Here you will learn what is the formula of sin 2A in terms of sin and cos and also in terms of tan with proof and examples.
Let’s begin –
Sin 2A Formula
(i) In Terms of Cos and Sin :
Sin 2A = 2 sin A cos A
Proof :
We have,
Sin (A + B) = sin A cos B + cos A sin B
Replacing B by A,
\(\implies\) sin 2A = sin A cos A + cos A sin A
\(\implies\) sin 2A = 2 sin A cos A
We can also write above relation in terms of angle A/2, just replace A by A/2, we get
sin A = \(2 sin ({A\over 2}) cos ({A\over 2})\)
(ii) Sin 2A Formula in Terms of Tan :
Sin 2A = \(2 tan A\over 1 + tan^2 A\)
Proof :
We have,
sin 2A = 2 sin A cos A
\(\implies\) sin 2A = \(2 sin A cos A\over sin^2 A + cos^2 A\)
[ \(\because\) \(sin^2 A + cos^2 A\) = 1 ]
Now, Dividing numerator and denominator by \(cos^2 A\),
\(\implies\) sin 2A = \({2sin A cos A\over cos^2 A}\over {sin^2 A + cos^2 A\over cos^2 A}\)
\(\implies\) sin 2A = \(2 tan A\over 1 + tan^2 A\)
We can also write above relation in terms of angle A/2, just replace A by A/2, we get
sin A = \(2 tan ({A\over 2})\over 1 + tan^2 ({A\over 2})\)
Example : Find the value of Sin 120 ?
Solution : We Know that sin 60 = \(\sqrt{3}\over 2\) and cos 60 = \(1\over 2\)
By using above formula,
sin 120 = 2 sin 60 cos 60 = 2 \(\times\) \(\sqrt{3}\over 2\) \(\times\) \(1\over 2\)
\(\implies\) sin 120 = \(\sqrt{3}\over 2\)

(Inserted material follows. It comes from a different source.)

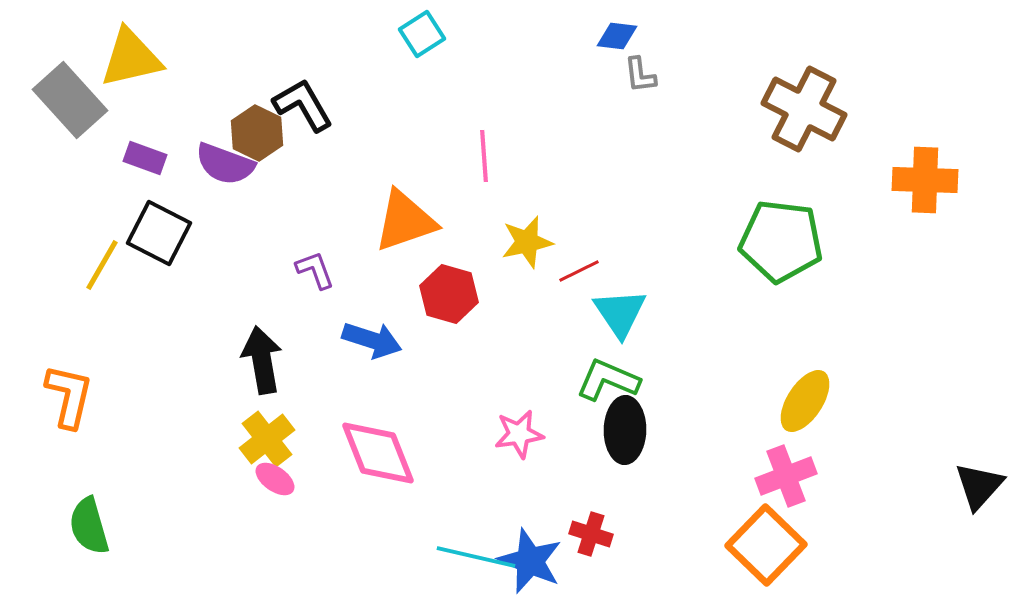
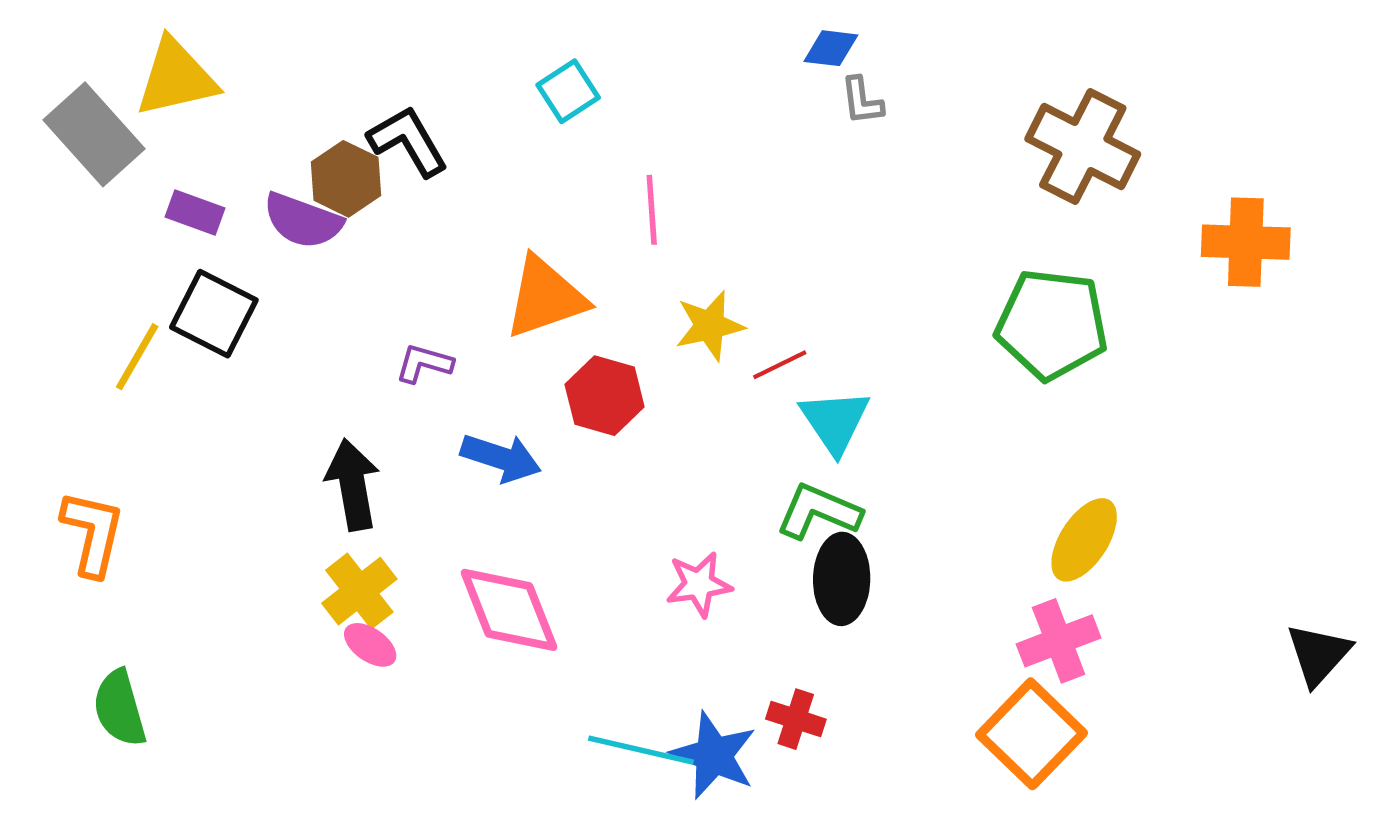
cyan square: (422, 34) -> (568, 91), moved
purple L-shape: (315, 270) -> (424, 363), turned -54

Example : If sin A = \(3\over 5\), where 0 < A < 90, find the value of sin 2A ?
Solution : We have,
sin A = \(3\over 5\) where 0 < A < 90 degrees
\(\therefore\) \(cos^2 A\) = 1 – \(sin^2 A\)
\(\implies\) cos A = \(\sqrt{1 – sin^2 A}\) = \(\sqrt{1 – {9\over 25}}\) = \(4\over 5\)
By using above formula,
sin 2A = 2 sin A cos A = 2 \(\times\) \(3\over 5\) \(\times\) \(4\over 5\)
\(\implies\) sin 2A = \(24\over 25\)